Los Angeles fire officials plan to launch a safety campaign following an increase in fire-related deaths this year, including one Tuesday in which a man died after a blaze in a Mid-City home that did not have smoke detectors.
"We've never had these number of fatalities in such a short amount of time,"
Seven people have died in fires this month, a surprise to fire officials because deaths typically occur more during cold winters when residents start using furnaces, space heaters and even small grills. But this winter has been dry and unseasonably warm.
"That's the irony of this," Moore said. "We've had seven fatalities without a cold spell."
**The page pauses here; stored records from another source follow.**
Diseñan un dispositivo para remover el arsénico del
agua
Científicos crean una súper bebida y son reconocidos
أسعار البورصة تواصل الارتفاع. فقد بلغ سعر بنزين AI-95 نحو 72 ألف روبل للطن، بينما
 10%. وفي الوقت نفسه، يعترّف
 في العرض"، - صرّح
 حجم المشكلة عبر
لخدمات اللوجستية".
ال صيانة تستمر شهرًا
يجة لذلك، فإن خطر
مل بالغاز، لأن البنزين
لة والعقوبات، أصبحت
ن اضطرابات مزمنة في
Typically, the department averages one to two deaths by this point in the year, Moore said.
According to the department's civilian fire fatality statistics, the number of fire-related death cases in Los Angeles is increasing.
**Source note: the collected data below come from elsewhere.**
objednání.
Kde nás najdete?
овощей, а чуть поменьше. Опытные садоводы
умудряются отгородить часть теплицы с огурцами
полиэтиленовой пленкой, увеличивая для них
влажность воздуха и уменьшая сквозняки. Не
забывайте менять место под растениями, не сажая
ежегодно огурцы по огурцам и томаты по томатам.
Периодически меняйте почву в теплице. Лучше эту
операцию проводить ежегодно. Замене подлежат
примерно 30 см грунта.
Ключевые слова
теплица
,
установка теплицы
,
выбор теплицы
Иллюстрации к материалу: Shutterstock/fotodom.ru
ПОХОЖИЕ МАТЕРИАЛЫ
Last year, there were 20 fire-related deaths and there were 22 deaths in 2012. The department recorded 21 deaths in 2011 and 23 deaths in 2010.
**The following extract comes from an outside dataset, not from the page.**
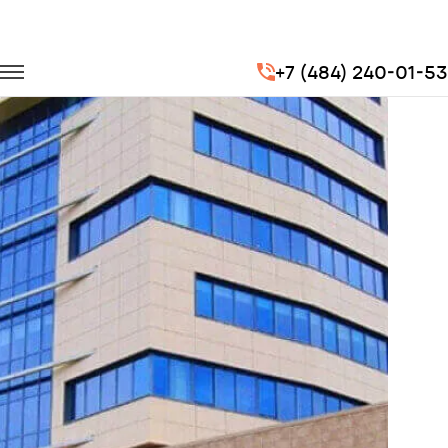
Главная
Портфолио
Перевозка сотрудников
+7 (484) 240-01-53
Перевозка сотрудников для СКБ Контур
Officials say the fatalities reported this month had one thing in common: no smoke detectors.
"We have to be more proactive," Moore said.
The LAFD's safety campaign will probably include reminders for residents to install the devices, public service announcements and partnerships with safety nonprofits. The department also plans to reach out to smoke detector companies for donations.
But the Fire Department can do only so much, LAFD Battalion Chief Stephen Ruda said, and residents need to take responsibility.
"We can talk and we can write so much, but people have to act," Ruda said. "Maybe it's the apathy of the people: 'It won't happen to me.' "
"Ruda and Moore were at the scene Tuesday at a one-story home in the 2300 block of South Orange Drive in the Mid-City area. Damian Young, 37, died; his mother and elderly aunt suffered possible smoke inhalation.
It was not immediately clear what sparked the 5:36 a.m. blaze, which was mostly contained to one bedroom.
Young often used candles and incense in his room, fire officials said.
"It's devastating," said neighbor Tanisha Martin, 39, who knew Young and his family.
Martin described Young as an immaculate dresser who worked in sales at the Macy's in the Beverly Center for many years. She and Young's mother were childhood friends.
"He loved his mother tremendously," Martin said.
Martin said firefighters gave her two carbon monoxide detectors after they learned that her home did not have any smoke or carbon monoxide detectors. She said she plans to buy smoke detectors.
"I hope this creates awareness," Martin said. "A beautiful young man is no longer with us because of the tragic error of not having a smoke detector."
The seven deaths in January include a family — parents and two children — who were killed in a fire at a converted barn in Sylmar.
Ruda said two of the fatal fires occurred at homes with "pack rat" conditions, including the death of a 61-year-old man who was killed in a garage fire in Winnetka.